→ **What the task requires**
Take the lines from the beginning of the data below through the line holding "TOUS DROITS RÉSERVÉS" and return exactly those.
***** Supplied information
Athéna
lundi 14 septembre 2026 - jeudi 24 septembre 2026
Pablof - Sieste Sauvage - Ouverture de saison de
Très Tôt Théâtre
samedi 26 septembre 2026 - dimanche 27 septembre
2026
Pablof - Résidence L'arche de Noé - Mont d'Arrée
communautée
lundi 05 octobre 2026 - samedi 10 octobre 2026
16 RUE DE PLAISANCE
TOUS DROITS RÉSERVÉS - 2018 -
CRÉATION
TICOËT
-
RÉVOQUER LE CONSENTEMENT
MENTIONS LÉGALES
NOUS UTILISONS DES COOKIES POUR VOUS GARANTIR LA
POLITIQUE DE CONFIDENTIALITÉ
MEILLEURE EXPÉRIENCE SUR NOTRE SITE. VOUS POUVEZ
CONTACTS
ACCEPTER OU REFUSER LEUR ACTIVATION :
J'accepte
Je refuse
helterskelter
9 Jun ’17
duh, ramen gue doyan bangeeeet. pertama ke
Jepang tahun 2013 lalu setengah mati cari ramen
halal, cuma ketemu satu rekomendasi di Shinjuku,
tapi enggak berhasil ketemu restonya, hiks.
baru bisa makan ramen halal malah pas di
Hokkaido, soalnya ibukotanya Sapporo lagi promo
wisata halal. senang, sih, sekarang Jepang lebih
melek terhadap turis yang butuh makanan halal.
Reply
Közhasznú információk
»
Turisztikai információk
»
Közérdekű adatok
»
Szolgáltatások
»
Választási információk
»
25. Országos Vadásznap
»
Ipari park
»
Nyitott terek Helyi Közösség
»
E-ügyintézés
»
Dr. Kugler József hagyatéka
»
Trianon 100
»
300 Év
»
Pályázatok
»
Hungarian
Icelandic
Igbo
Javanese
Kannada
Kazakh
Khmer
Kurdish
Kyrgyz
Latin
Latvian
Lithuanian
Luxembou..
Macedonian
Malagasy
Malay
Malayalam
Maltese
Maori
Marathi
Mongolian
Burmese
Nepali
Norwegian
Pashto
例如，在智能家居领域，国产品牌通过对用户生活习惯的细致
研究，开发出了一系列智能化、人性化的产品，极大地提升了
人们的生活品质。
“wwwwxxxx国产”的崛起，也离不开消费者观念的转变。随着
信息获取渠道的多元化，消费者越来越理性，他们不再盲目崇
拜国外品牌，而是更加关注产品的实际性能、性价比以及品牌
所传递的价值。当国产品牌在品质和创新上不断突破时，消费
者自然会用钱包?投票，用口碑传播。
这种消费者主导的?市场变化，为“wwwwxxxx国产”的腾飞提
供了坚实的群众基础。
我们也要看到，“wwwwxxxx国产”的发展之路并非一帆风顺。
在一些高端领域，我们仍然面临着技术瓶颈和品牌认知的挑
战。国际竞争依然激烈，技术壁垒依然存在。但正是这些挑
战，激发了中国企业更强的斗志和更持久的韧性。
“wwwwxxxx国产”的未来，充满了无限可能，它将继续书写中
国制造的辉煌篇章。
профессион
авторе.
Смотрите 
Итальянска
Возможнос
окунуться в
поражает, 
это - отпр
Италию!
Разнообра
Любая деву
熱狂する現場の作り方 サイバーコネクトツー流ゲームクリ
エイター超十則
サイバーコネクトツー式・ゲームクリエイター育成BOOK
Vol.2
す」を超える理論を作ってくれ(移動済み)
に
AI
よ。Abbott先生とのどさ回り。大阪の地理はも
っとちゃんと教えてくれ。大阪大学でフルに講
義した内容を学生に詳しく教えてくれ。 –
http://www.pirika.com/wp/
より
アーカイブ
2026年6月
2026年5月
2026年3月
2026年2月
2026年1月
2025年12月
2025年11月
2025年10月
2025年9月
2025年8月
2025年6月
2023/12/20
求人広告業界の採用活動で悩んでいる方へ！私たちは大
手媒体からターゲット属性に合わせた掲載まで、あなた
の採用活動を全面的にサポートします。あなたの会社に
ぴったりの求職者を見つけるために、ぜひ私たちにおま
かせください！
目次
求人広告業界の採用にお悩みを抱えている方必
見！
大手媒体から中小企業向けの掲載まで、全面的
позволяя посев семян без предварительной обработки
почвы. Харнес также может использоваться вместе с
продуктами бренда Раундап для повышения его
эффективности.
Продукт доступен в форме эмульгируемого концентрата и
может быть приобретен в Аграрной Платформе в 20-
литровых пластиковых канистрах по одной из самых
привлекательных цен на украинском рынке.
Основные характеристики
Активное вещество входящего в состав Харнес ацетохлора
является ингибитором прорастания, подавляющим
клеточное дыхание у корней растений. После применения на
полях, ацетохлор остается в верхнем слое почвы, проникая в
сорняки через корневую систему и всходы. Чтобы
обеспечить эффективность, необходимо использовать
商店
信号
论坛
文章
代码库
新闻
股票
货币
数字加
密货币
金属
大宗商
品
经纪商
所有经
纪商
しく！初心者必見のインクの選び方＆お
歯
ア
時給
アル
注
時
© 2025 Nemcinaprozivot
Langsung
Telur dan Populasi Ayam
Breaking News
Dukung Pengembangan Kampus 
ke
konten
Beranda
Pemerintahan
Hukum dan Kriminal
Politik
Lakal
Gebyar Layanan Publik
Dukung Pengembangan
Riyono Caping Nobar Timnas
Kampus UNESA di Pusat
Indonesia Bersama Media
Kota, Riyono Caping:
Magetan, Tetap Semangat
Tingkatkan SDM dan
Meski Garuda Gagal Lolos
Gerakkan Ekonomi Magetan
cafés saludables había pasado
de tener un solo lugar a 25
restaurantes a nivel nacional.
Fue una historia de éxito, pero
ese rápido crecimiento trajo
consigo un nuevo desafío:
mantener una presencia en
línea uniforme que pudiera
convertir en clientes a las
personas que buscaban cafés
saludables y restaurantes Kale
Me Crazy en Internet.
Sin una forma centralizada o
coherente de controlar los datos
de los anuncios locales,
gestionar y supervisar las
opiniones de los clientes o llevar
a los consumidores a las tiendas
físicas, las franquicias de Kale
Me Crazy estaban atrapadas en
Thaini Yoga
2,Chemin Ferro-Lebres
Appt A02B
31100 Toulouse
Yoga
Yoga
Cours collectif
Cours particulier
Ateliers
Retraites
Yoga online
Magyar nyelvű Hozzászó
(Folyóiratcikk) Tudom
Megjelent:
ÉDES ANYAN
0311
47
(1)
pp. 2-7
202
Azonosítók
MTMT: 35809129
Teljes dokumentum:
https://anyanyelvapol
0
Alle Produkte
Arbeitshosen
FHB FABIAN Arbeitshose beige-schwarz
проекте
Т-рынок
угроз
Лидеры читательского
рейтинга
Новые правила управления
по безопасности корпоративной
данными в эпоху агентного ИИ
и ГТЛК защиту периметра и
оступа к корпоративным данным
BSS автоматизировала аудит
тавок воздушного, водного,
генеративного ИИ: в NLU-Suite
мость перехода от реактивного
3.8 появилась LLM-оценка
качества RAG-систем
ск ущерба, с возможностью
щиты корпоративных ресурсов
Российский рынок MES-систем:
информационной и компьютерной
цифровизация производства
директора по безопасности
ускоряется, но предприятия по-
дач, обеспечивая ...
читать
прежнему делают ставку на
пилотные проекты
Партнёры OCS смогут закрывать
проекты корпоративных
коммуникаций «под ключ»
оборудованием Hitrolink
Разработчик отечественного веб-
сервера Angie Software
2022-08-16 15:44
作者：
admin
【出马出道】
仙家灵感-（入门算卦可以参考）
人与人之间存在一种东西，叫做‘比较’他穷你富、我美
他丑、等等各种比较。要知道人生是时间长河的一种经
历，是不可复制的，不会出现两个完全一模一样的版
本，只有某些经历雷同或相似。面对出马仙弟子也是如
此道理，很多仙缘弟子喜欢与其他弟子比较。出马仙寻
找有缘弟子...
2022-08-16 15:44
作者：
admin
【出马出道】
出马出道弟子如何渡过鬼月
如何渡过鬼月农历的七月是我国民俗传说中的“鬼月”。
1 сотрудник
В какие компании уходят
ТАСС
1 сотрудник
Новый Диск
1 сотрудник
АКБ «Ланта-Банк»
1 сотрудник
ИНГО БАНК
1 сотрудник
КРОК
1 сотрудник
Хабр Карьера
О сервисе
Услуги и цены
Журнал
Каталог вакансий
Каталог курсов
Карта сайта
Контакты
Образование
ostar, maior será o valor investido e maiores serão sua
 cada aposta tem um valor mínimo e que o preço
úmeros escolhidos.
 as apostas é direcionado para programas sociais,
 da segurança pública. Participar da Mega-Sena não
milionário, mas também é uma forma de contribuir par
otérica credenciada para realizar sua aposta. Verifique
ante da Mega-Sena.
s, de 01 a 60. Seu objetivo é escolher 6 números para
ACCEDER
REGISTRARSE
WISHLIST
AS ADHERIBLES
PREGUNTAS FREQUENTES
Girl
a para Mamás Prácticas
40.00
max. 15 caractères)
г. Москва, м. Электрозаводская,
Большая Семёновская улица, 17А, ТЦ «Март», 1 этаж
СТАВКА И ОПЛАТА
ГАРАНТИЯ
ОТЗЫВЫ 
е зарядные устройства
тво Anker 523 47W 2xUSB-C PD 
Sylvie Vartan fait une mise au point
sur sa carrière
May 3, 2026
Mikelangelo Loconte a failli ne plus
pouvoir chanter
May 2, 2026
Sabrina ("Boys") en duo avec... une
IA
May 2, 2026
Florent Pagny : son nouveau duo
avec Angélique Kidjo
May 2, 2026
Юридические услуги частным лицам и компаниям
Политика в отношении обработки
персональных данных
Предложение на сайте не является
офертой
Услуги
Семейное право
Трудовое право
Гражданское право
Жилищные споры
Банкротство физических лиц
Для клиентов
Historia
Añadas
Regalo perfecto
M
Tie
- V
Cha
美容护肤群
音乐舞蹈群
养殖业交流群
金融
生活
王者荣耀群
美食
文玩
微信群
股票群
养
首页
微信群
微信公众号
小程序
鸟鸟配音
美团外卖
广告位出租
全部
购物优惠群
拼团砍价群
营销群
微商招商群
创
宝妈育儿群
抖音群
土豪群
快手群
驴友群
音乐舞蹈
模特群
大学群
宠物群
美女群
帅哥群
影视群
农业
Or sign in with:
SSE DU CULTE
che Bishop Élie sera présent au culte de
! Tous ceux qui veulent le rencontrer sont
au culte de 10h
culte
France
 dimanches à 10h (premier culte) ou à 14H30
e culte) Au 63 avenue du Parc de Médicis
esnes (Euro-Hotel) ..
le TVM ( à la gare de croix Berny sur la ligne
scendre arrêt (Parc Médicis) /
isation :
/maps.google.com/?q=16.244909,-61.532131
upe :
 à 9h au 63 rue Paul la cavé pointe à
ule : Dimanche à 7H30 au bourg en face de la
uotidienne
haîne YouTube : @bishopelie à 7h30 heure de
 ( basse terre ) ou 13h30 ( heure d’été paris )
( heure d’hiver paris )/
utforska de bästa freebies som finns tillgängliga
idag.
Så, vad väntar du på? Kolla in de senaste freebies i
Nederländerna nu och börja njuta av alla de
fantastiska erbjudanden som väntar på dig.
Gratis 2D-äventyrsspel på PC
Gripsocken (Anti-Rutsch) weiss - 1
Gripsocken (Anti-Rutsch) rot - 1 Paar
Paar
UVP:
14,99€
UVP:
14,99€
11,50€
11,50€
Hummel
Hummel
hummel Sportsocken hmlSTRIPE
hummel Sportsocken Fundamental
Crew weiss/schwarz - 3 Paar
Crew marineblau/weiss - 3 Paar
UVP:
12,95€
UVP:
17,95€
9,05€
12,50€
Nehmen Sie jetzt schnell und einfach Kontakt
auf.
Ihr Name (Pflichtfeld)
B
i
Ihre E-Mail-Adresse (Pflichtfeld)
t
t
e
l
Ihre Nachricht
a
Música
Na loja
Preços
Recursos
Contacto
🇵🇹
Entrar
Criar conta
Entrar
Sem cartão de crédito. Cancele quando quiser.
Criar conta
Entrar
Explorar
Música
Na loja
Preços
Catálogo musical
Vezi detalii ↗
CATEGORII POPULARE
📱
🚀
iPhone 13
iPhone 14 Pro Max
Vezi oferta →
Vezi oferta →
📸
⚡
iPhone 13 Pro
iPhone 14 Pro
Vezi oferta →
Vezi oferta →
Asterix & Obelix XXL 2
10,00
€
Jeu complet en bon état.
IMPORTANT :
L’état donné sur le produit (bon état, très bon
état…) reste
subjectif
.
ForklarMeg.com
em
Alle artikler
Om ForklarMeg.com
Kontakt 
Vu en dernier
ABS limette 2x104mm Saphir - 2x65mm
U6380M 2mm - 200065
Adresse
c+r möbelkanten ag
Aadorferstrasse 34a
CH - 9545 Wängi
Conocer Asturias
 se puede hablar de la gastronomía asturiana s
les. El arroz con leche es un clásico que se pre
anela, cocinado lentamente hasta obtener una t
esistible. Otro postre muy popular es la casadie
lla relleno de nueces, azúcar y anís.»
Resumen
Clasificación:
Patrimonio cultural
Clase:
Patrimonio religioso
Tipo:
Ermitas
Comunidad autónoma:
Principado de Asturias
**********
→ **Response to this exercise**
Athéna
lundi 14 septembre 2026 - jeudi 24 septembre 2026
Pablof - Sieste Sauvage - Ouverture de saison de
Très Tôt Théâtre
samedi 26 septembre 2026 - dimanche 27 septembre
2026
Pablof - Résidence L'arche de Noé - Mont d'Arrée
communautée
lundi 05 octobre 2026 - samedi 10 octobre 2026
16 RUE DE PLAISANCE
TOUS DROITS RÉSERVÉS - 2018 -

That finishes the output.